You expected me to cry, I bet.
Granted, I nearly lost it when I glanced over and saw my husband tearing up.
But I didn’t. I held it together.
It was time. Everything was signaling it – from the five year old’s dead-forward focus climbing up the bus steps and heading off to kindergarten, to the sudden drop in air temperature that had me scrambling for a toque, to the trees dropping their leaves, a metaphor I now treat as the season’s lesson in the art of letting go.
Maybe I didn’t cry because I’m genuinely excited for him. Or because I’m still a bit stunned to find myself here. Or because I can’t wait to run back to my computer and bang away uninterrupted for hours. Or to go to the toilet alone! Or maybe it’s because I was concentrating so hard on getting it right. How exactly do you launch a human being into an uncertain world?
I packed an excess of snacks. I said, “Have a great day.”
And then just let go.
It’s not as if I could give him any last minute advice. What could I tell him? I’ve had five years to prepare him for the first day of kindergarten, and the Morning Of is officially the point of no return. I wish I’d been more cognizant of that.
And yet, I’m pretty sure if I had asked him “what do you think is important to remember today?” that he’d say, “be kind and be a good listener.” I figure that’s as good a place to start as any.
He’ll pick up the rest on the fly.
It’s hard to sit with that, that he will work it out as he goes.
He will work it out on his own. But he won’t be on his own. It just won’t be me running interference.
This lesson keeps coming back to me, the defining theme of my experience of motherhood: I’m totally unprepared, but whatever I need, I have within me. And the shortfall will be made up by the people around me.
The week before school started, we headed off to the Pemberton Farmers’ Market, toting our garden’s most giant zucchini. We were geared up to participate in the second annual zucchini derby. We had our squash, the craft supplies would be provided, we couldn’t wait. But when we arrived, the race ramp was already the centre of activity, and all the kids who’d already built their zucchini vehicles at home were entering the derby.
I felt a surge of panic, a definite sense of having let the kid down. Why hadn’t we built the stupid zucchini vehicle at home? With a garage full of tools and industrial glues and a very handy Dad and a cupboard full of monster trucks and Lego and other wheeled things…?
As I quietly freaked out, the five year old went to work, exploring the basket of supplies that Molli Reynolds, Farmers Market Manager extraordinaire had supplied, scooping out little seats, sticking skewers in random places, tying ribbons and flags around it. It was beautiful, but it wasn’t going to roll. I felt the limitations of my inventor skills. Then the other kids came over, excited by the chance to start making all over again, and suddenly five heads came together to try and solve the problem of getting us ready to race.
Wheels were found. The zucchini became roadworthy. It was tested, improved, raced again. I stepped back and watched my little boy have a deep and genuine experience of collaboration, persistence, creativity, community – things I could never have engineered for him by carefully crafting a zucchini truck via youtube instructional video at home, by “setting him up for success.”
He’s showing up to kindergarten in the same way. A pack of snacks, empty hands, an open mind. And it will come together. I know it will. I trust it will. I have experienced it myself. I was reminded of it again at the Farmers Market. I keep reminding myself. And I give myself permission to just be excited for him, for the beautiful, spontaneous, sweet ways that it will all play out, the ways I can not envision or engineer.

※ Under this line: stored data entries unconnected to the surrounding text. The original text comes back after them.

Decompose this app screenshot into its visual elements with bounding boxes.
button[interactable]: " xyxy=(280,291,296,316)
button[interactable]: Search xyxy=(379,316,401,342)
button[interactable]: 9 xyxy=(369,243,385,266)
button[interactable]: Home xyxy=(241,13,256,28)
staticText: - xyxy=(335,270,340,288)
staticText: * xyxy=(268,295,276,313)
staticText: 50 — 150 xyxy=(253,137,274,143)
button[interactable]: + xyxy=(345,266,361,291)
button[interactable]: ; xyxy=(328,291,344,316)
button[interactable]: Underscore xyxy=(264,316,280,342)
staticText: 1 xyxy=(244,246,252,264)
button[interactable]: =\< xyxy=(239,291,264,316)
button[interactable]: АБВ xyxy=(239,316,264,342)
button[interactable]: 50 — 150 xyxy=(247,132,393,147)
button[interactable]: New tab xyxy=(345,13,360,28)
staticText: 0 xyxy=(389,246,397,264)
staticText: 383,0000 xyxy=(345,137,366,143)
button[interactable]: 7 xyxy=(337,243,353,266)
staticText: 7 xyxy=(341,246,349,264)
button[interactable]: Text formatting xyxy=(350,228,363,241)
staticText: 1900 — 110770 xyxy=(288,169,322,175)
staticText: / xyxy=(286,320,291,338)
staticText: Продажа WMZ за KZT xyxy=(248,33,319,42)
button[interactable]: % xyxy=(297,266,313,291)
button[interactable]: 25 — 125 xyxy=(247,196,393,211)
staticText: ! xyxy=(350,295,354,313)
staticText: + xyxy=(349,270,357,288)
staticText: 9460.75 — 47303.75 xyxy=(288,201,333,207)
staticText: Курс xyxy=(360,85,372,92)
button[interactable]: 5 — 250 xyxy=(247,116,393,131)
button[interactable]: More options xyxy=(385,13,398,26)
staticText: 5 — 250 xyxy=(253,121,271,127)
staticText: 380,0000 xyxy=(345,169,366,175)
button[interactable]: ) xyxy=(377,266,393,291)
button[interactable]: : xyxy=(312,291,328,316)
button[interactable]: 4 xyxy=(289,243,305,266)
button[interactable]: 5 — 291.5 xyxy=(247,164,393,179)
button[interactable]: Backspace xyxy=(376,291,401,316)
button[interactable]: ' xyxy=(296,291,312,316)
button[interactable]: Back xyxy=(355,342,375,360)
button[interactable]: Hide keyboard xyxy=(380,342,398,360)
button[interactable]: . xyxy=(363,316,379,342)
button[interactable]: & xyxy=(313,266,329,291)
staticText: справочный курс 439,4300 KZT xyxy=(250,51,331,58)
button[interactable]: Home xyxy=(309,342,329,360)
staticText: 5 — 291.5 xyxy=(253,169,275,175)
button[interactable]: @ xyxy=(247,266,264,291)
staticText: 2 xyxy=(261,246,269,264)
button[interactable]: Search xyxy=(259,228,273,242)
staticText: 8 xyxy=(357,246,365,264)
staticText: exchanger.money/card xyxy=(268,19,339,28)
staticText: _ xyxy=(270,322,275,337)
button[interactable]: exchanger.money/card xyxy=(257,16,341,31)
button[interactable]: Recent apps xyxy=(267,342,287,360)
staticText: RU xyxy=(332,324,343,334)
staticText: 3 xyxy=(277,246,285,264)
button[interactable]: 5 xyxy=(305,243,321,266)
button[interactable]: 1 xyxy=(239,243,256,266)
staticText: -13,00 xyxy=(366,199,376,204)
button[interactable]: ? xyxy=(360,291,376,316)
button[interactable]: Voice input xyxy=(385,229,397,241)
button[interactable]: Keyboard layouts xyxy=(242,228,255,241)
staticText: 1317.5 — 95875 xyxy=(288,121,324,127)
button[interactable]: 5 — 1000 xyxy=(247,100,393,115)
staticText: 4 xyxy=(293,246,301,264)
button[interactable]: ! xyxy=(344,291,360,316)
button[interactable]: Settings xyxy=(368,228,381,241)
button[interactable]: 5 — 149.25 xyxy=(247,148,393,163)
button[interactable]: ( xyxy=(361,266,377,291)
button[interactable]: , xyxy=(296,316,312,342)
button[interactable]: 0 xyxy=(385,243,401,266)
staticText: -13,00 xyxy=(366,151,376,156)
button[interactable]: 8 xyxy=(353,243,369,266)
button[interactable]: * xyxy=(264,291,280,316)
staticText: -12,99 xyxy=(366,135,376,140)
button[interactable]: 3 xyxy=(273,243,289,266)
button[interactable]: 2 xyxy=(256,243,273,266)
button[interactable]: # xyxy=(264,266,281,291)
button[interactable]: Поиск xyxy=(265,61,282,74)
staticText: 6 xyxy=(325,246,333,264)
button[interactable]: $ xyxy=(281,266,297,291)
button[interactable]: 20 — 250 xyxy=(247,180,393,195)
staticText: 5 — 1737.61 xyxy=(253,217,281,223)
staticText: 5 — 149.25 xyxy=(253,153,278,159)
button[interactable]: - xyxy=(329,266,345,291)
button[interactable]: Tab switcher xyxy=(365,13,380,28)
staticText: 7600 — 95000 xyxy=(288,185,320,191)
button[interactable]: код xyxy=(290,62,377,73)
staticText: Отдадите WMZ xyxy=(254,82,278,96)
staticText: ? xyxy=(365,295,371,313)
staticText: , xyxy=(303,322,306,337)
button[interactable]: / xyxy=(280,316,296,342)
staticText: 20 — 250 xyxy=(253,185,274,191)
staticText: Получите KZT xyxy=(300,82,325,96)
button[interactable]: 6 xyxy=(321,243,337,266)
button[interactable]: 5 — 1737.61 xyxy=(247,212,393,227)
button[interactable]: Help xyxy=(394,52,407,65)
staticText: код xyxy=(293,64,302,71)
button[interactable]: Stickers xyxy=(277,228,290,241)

When he stepped onto the bus, with his 12 year old neighbour as a self-appointed chaperone, the driver greeted him with a huge smile and a kind word, and I felt this stark and sudden realization: I am more dependent on the kindness of the world than ever.

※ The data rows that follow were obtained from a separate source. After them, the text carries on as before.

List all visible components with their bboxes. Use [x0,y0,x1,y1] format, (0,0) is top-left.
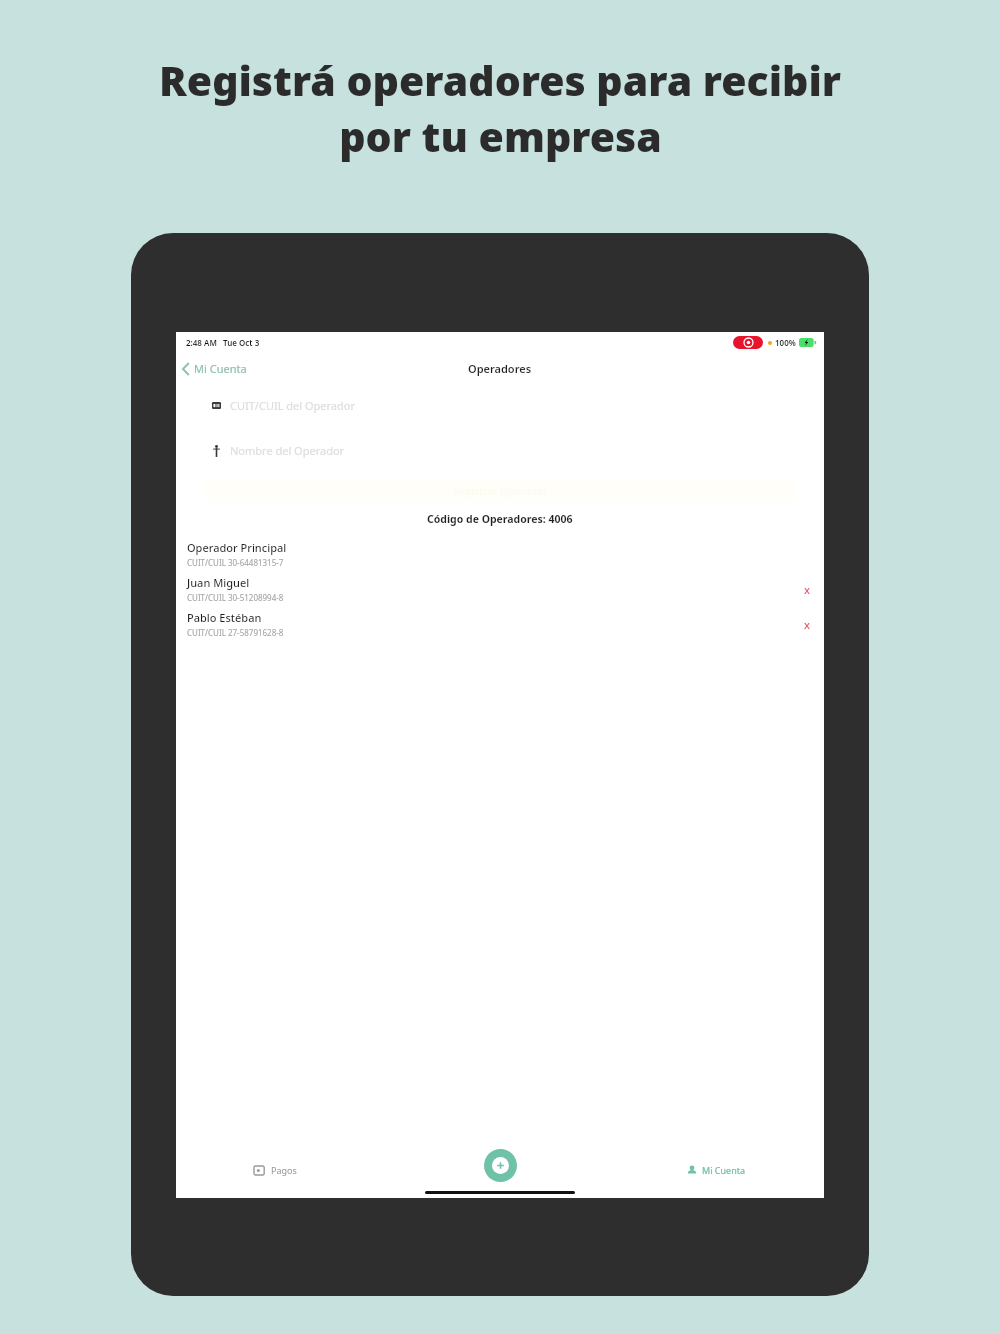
button[interactable]: Operador Principal [176,536,824,571]
staticText: Mi Cuenta [702,1164,746,1176]
staticText: CUIT/CUIL 30-51208994-8 [187,592,284,603]
button[interactable]: Nombre del Operador [176,440,824,461]
staticText: CUIT/CUIL 30-64481315-7 [187,557,284,568]
button[interactable]: Mi Cuenta [176,357,255,380]
staticText: Pablo Estéban [187,610,262,625]
button[interactable]: Eliminar operador [798,580,816,598]
staticText: 100% [775,337,796,348]
button[interactable]: Juan Miguel [176,571,824,606]
staticText: Pagos [271,1164,297,1176]
staticText: Tue Oct 3 [223,337,260,348]
staticText: x [804,617,810,632]
staticText: CUIT/CUIL del Operador [230,398,355,413]
staticText: Registrá operadores para recibir [159,52,841,108]
staticText: CUIT/CUIL 27-58791628-8 [187,627,284,638]
staticText: por tu empresa [339,108,662,164]
button[interactable]: CUIT/CUIL del Operador [176,395,824,416]
button[interactable]: Pablo Estéban [176,606,824,641]
button[interactable]: Eliminar operador [798,615,816,633]
staticText: Código de Operadores: 4006 [427,512,573,526]
staticText: Juan Miguel [187,575,250,590]
button[interactable]: Pagos [248,1158,303,1182]
staticText: Operadores [468,361,532,376]
button[interactable]: Agregar [484,1149,517,1182]
button[interactable]: Mi Cuenta [681,1158,752,1182]
staticText: Nombre del Operador [230,443,345,458]
staticText: 2:48 AM [186,337,217,348]
staticText: Mi Cuenta [194,361,247,376]
staticText: x [804,582,810,597]
staticText: Operador Principal [187,540,287,555]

I wanted to hug the neighbour kid, the bus driver, the person in the car behind the bus patiently waiting for the red lights to stop flashing. But they’re not my relationships now. They’re his.
And these are not my stories any more. They’re his.

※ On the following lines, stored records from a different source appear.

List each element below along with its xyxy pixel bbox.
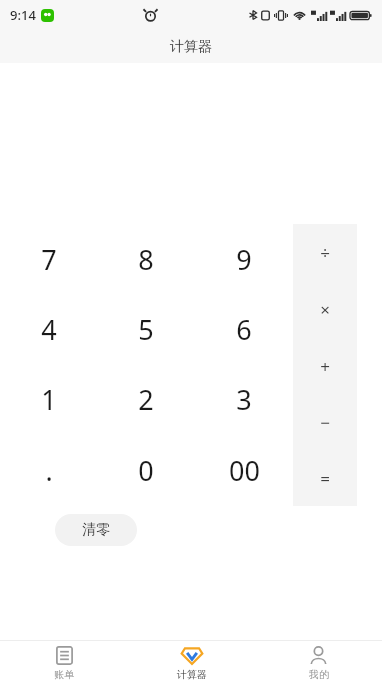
button[interactable]: ÷	[293, 224, 357, 281]
staticText: 计算器	[170, 38, 212, 56]
staticText: −	[320, 411, 330, 434]
staticText: .	[45, 452, 53, 489]
button[interactable]: 账单	[0, 641, 128, 686]
other: 我的	[309, 646, 328, 665]
staticText: 9	[236, 241, 252, 278]
staticText: 6	[236, 311, 252, 348]
button[interactable]: 00	[195, 435, 293, 506]
button[interactable]: 2	[97, 364, 195, 435]
staticText: +	[320, 355, 330, 378]
button[interactable]: −	[293, 394, 357, 450]
staticText: =	[320, 467, 330, 490]
button[interactable]: 3	[195, 364, 293, 435]
button[interactable]: ×	[293, 281, 357, 338]
staticText: 5	[138, 311, 154, 348]
button[interactable]: 8	[97, 224, 195, 294]
button[interactable]: 清零	[55, 514, 137, 546]
staticText: 7	[41, 241, 57, 278]
staticText: 0	[138, 452, 154, 489]
button[interactable]: 5	[97, 294, 195, 364]
button[interactable]: +	[293, 338, 357, 394]
button[interactable]: 6	[195, 294, 293, 364]
button[interactable]: 我的	[255, 641, 382, 686]
staticText: 9:14	[10, 6, 36, 24]
button[interactable]: 4	[0, 294, 97, 364]
staticText: 计算器	[177, 668, 207, 681]
button[interactable]: =	[293, 450, 357, 506]
staticText: 8	[138, 241, 154, 278]
other: 账单	[55, 646, 74, 665]
other: 计算器	[181, 646, 203, 665]
button[interactable]: 计算器	[128, 641, 255, 686]
staticText: 3	[236, 381, 252, 418]
staticText: ×	[320, 298, 330, 321]
button[interactable]: 1	[0, 364, 97, 435]
staticText: 清零	[82, 521, 110, 539]
staticText: 账单	[54, 668, 74, 681]
staticText: 00	[229, 452, 260, 489]
button[interactable]: .	[0, 435, 97, 506]
staticText: 2	[138, 381, 154, 418]
staticText: 4	[41, 311, 57, 348]
staticText: 我的	[309, 668, 329, 681]
button[interactable]: 0	[97, 435, 195, 506]
button[interactable]: 9	[195, 224, 293, 294]
staticText: 1	[41, 381, 57, 418]
staticText: ÷	[320, 241, 330, 264]
button[interactable]: 7	[0, 224, 97, 294]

I cannot run interference, I cannot provide protection, I cannot navigate the world ahead of him, offer translations, intervene in conflicts. I cannot engineer the situations so that things go smoothly, don’t hurt, so that the friendships are ready-made and waiting.
I have to trust him to find his own way. And I have to depend on the kindness of strangers.
All that is left for me to do is be kind – not to be a good person, or feel high on myself, but because I need people to care about a random child. Mine. I need others to extend the net of love and concern beyond their own inner circle, beyond their own loved ones. I can’t go out ahead of him and clear the path, but I can let him make his own, and put out into the world the exact kind of energy that I want him to bump into, and hope that it grows, exponentially, around us all.